Object reconstruction

Infer contact points

For each vertex they compute closest point of object cloud
Count number of vertices with a closest distance of less then 1mm, if bone has more then 40 contact vertices, bone is considered contact bone
If less then 2 bones selected, increase the distance iteratively until at least 2 end-effectors are selected (in general <2.5 mm is enough)
Obtain contact correspondances between pairs of frames by pairing contact vertices from the source and target frames

Reconstruction

align currently observed point cloud to previous frame and then align the transformed source by ICP (iterative closest point)
for pairing combing object depth and contact points
Minimize visiual energy term based on object depth and contact term based on hand depth and model to match incoming and processed data (current and previous frame)
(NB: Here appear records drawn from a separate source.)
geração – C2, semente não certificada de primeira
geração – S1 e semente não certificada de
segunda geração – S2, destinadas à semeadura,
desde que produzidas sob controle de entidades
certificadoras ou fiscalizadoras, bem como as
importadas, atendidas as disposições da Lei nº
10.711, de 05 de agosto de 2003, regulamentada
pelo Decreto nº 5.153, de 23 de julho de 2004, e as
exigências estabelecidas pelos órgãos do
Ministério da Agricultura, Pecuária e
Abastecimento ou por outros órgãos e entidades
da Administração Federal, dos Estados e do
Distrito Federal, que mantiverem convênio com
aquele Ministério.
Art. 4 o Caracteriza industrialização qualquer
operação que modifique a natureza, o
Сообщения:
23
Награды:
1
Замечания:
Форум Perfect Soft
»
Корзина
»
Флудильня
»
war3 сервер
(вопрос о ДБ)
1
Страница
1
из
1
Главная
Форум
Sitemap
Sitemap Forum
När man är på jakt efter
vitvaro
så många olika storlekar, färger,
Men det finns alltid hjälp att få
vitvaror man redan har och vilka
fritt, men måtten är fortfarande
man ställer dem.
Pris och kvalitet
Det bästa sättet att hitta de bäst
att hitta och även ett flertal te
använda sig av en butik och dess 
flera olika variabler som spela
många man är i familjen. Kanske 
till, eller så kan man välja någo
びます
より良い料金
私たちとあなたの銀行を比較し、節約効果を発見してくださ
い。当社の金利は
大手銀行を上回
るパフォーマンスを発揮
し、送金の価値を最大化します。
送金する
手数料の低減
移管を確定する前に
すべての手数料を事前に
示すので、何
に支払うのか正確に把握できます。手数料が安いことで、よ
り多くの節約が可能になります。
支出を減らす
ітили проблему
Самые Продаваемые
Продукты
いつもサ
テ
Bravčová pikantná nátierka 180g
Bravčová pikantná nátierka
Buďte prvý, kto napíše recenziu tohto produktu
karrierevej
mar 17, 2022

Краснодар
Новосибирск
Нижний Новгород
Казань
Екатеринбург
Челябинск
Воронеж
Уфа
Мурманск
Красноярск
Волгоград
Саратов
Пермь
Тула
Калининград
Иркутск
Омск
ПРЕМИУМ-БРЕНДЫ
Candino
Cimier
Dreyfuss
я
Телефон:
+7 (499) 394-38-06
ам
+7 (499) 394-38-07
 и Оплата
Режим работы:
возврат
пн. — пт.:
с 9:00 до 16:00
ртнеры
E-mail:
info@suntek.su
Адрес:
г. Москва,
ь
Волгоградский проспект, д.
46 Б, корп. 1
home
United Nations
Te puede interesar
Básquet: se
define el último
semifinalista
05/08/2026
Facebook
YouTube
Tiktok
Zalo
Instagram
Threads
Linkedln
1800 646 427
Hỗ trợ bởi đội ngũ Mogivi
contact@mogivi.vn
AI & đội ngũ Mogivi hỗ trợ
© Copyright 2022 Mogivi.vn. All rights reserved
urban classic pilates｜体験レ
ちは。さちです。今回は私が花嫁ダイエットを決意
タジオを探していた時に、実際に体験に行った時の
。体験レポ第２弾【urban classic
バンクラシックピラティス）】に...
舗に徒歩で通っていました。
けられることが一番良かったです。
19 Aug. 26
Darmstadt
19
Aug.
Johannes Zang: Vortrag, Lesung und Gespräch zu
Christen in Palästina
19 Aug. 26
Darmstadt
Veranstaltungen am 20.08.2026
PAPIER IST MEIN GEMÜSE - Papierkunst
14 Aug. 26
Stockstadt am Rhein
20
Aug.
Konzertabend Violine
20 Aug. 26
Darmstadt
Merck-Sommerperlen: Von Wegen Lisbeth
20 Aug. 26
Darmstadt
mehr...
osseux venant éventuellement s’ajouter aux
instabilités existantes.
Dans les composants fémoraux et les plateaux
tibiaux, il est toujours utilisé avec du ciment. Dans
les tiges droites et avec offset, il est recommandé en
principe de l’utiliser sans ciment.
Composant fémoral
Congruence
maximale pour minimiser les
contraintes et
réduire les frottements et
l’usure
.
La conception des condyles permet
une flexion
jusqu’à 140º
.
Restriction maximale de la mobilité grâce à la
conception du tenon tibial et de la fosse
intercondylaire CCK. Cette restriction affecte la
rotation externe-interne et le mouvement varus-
Seek a rigid transformation matrix that minimizes some energy between the source and target frames

use 2D SIFT feature correspondences backprojected in 3d to have an additional loss term
use 3D feature correspondences based on a sparse set of depth-based correspondences augmented with texture info
use a contact term that depends on current hand pose estimate and depth point cloud to estimate paired contact points, this gives a loss that also takes into account the rigid object transformation (contact points should be moving with object)

This last contact frames unlike the feature-based terms avoids slipping in case of textureless and symmetrical objects, therefore guiding the reconstruction

A refinement stage aligns the current frame with all previously aligned frames

Surface model

Use signed distance function to get volumetric representation (voxels)
Use marching cubes to generate mesh from voxels